There exists an extensive theoretical and practitioner-oriented literature advocating CoP as a collaborative approach for promoting situated learning (Wenger 2000) within educational and other organizational contexts (Arthur 2016; Ceptureanu and Ceptureanu 2015; Harris et al. 2017; Howlett et al. 2016; Koliba and Gajda 2009; Pharo et al. 2014; Tight 2004). Scholarship in CoP is mainly based on Wenger’s initial research (Wenger 1998; Wenger and Snyder 2000; Lave and Wenger 1998), but also on his latest conceptualization (Wenger 2000, 2011). Initially, CoP has been thought to be based on self-selection with members informally bound together by their interest in undertaking joint learning (Lave and Wenger 1998; Handley et al. 2006), named here as emergent CoP. However, later Wenger (2011) suggested an instrumental usage of CoP in practice reflecting his transition from an analyst of social learning systems to a designer of them (Clegg 2012). Instead of an individual’s identity becoming aligned with his or her CoP, the CoP becomes a way of connecting individual identities to the achievement of collective learning aims (Arthur 2016). In spite of being organic and self-directed, deliberate CoPs can be defined and cultivated explicitly by organizations to achieve specific learning goals. Thus, CoPs can also be applied as a specific methodology used for particular learning purposes, specifically when the joint practice is supposed to be an important learning element, engendering situated learning (Handley et al. 2006; Pharo et al. 2014). Examples of this instrumental usage of CoP can be found in organizations to foster knowledge sharing among employees, named as organizational communities of practice (Ceptureanu and Ceptureanu 2015; Koliba and Gajda 2009; Lee and Williams 2007; Aljuwaiber 2016). Authors such as Hodge et al. (2014), Howlett et al. (2016), and Tight (2015) support the usage of deliberate CoP in an educational context to enhance students’ situated learning. In summary, the deliberate CoP approach can be considered in an educational context to offer a space of learning in which students can experiment with different tasks requiring communication and interaction among them. Table 1 below summarizes the key differences between emergent and deliberate CoP.
In deliberate CoPs, teachers act as catalysts for students’ situated learning to emerge (Viskovic 2006). Accordingly, they are responsible for the students’ mutual engagement; for promoting the sense of joint enterprise, for developing the repertoire of activities, and for providing infrastructure that will support such communities and enable them to fulfill their learning objectives (Wenger 1998; Wenger and Snyder 2000). Additionally, teachers are likely to use non-traditional methods to assess the value of the CoP (Wenger and Snyder 2000).
Thus, deliberate CoP requires a physical or virtual space that facilitates interaction among CoP members (Koliba and Gajda 2009).
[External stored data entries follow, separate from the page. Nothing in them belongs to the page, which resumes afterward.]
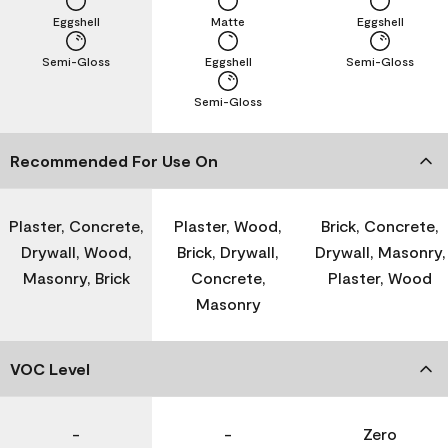
Eggshell
Matte
Eggshell
Semi-Gloss
Eggshell
Semi-Gloss
Semi-Gloss
Recommended For Use On
Plaster, Concrete,
Plaster, Wood,
Brick, Concrete,
Drywall, Wood,
Brick, Drywall,
Drywall, Masonry,
Masonry, Brick
Concrete,
Plaster, Wood
Masonry
VOC Level
-
-
Zero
Spaces can be created through a formal or informal designation of physical meeting times and places, or virtually, as space for ongoing dialogue without being mediated by a third party. This space forms the basis through which a “shared repertoire” for the group emerges. CoPs with international participants (like the GBGP) generally demand virtual spaces. Given that the GBGP relies primarily on new information and communication technologies and internet capabilities, it can be considered a virtual CoP (Dubé et al. 2005).
While online environments present both challenges and opportunities for CoP development, there is evidence that the limitations inherently associated with online environments and CoP development can be overcome, enabling them to also become effective settings for CoP (Zhang and Watts 2008; Koliba and Gajda 2009). The next section details how the GBGP incorporated these elements and describes the overall CoP design.

3. Methodology

3.1. The Global Board Game Project as the Community of Practice

The GBGP involved students in undergraduate international entrepreneurship or marketing classes. Student teams of four to five students were formed in each of the participating universities—San Diego State University (SDSU) in the USA, Abertay University (AU) in the United Kingdom, and Universitat Jaume I (UJI) in Spain. There were 22 teams in total—10 teams in SDSU, 6 in AU, and 6 in UJI. These teams were then paired with a foreign partner team (FPT) from an overseas university (five U.S. teams were paired with five U.K. and five Spanish FPTs, and there was one United Kingdom–Spain FPT dyad). Each participating team was tasked with identifying an opportunity for a board game product, developing a prototype of that product that is calibrated for their partner team’s domestic market, where the FPT served as a local agent offering unique insight into the specificities of their context. Through this approach, each team fulfilled both entrepreneurial product development as well as foreign partner/agent roles for the semester.
During the course of the project, following the CoP principles, student teams entered into a dialogue with their overseas partners and were encouraged to use their FPT’s understanding of the local market to inform the design process of a newly developed board game product. To fully realize the usefulness of FPT communication, students engaged in initial desk research to gain an understanding of the political, economic, social, and technological factors affecting their allocated target market with the purpose of identifying a viable business opportunity. This research process and the accompanying product development element of the project were supported through the delivery of a series of globally aligned tasks/worksheets completed by all participant teams. The developmental worksheets were aligned with the three IE content domains and designed to stimulate FPT engagement, and to capture the information gained through the FPT communication process. The worksheets served to scaffold the development of an informed market entry plan for a newly developed board game product and were the micro-foundations for the development of the students’ entrepreneurial competencies. Table 2 below summarizes the timeline followed as part of the GBGP.
The collaboration within and among student teams was further encouraged and enabled through the use of an online platform (Ideator.com). Ideator.com facilitated both intra- and inter-team communication, and gave instructors the ability to oversee and monitor the level of student communication activity. The Ideator.com platform also provided a virtual space for the creation of team venture profiles akin to those developed by entrepreneurs seeking to bring product concepts to market through support and collaboration with other entrepreneurs. An additional advantage of the platform was that it allowed students to upload and record their completed worksheets in a transparent manner, enabling other members of the cultivated online community to learn from one another’s outputs.
Table 3 below summarizes alignment of the GBGP design with the CoP elements along with the supporting literature, highlighting the delivery team’s efforts to cultivate and facilitate an organic CoP among GBGP participants.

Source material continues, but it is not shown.